I'm not sure how it follows. I noticed that for $M \ge N$ the Cauchy sums are also bounded by the supremum by reverse triangle inequality: $$\left|\sum_{n=N+1}^M c_n\phi_n\right| \le 2\sup_{K\in\Bbb{N}} \left|\sum_{n=1}^K c_n\phi_n\right|.$$ So this is bounded a.e., however we would need that it goes to $0$ as $M,N\to\infty$. Am I missing something easy?
This is a standard argument in harmonic analysis. Let me give the abstract version first.
Suppose we have a sequence of linear operators $T_n$ mapping measurable functions on $(X, \mu)$ to measurable functions on $(Y,\nu)$ such that $$ T_*h(x) := \sup_{n} |T_nh(x)| $$ satisfies $T_* :L^p(X)\to L^q(Y)$, for some $1\leq p,q<\infty$. Suppose also that for $h$ in a dense set $E\subset L^p(X)$ it holds that $(T_nh(y))_n$ is a Cauchy sequence for a.e. $y \in Y$. Then $(T_nh(y))_n$ is a Cauchy sequence for a.e. $y$ and all $h\in L^p(X)$.

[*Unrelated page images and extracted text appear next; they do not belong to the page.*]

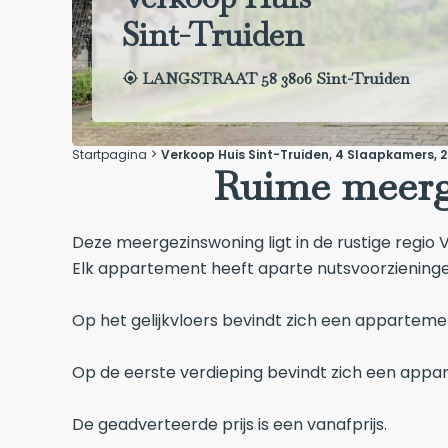
Sint-Truiden
LANGSTRAAT 58 3806 Sint-Truiden
Startpagina
Verkoop Huis Sint-Truiden, 4 Slaapkamers, 2
Ruime meerg
Deze meergezinswoning ligt in de rustige regio 
Elk appartement heeft aparte nutsvoorzieningen
Op het gelijkvloers bevindt zich een apparteme
Op de eerste verdieping bevindt zich een appar
De geadverteerde prijs is een vanafprijs.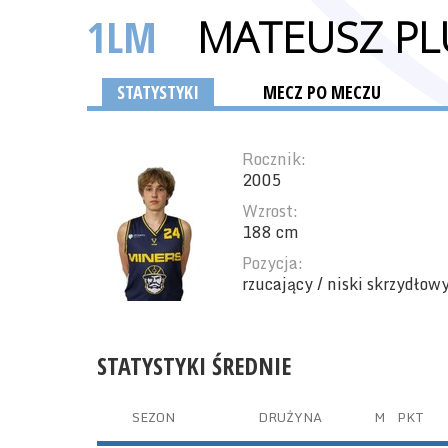
1LM
MATEUSZ PL
STATYSTYKI
MECZ PO MECZU
Rocznik:
2005
Wzrost:
188 cm
Pozycja:
rzucający / niski skrzydłow
STATYSTYKI ŚREDNIE
SEZON
DRUŻYNA
M
PKT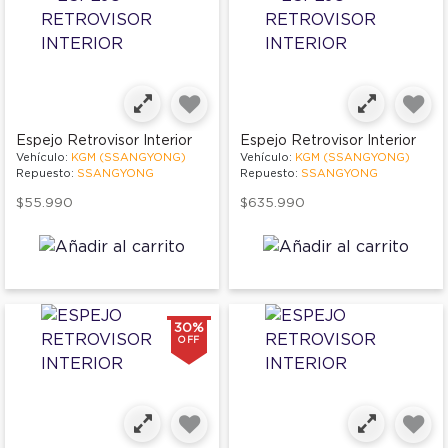
Espejo Retrovisor Interior
Espejo Retrovisor Interior
Vehículo:
KGM (SSANGYONG)
Vehículo:
KGM (SSANGYONG)
Repuesto:
SSANGYONG
Repuesto:
SSANGYONG
$55.990
$635.990
30%
OFF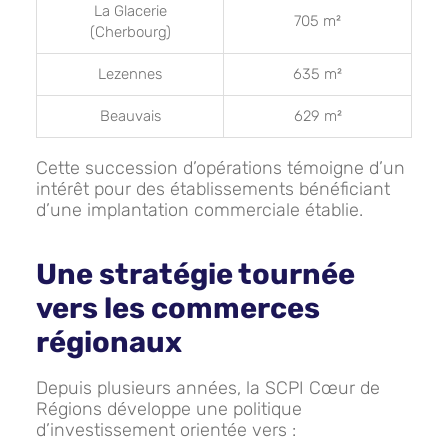
La Glacerie
705 m²
(Cherbourg)
Lezennes
635 m²
Beauvais
629 m²
Cette succession d’opérations témoigne d’un
intérêt pour des établissements bénéficiant
d’une implantation commerciale établie.
Une stratégie tournée
vers les commerces
régionaux
Depuis plusieurs années, la SCPI Cœur de
Régions développe une politique
d’investissement orientée vers :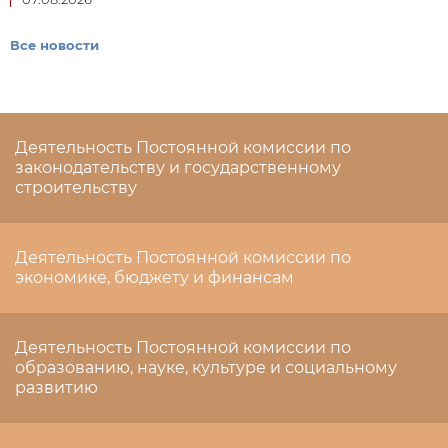
Все новости
Деятельность Постоянной комиссии по
законодательству и государственному
строительству
Деятельность Постоянной комиссии по
экономике, бюджету и финансам
Деятельность Постоянной комиссии по
образованию, науке, культуре и социальному
развитию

In other words, pointwise control on a dense subset, plus some control of the maximal operator $T_*$ imply pointwise control for all admissible functions. In fact you can get away with weaker control on $T_*$ than the above $L^p$ bounds, but I won't get into that.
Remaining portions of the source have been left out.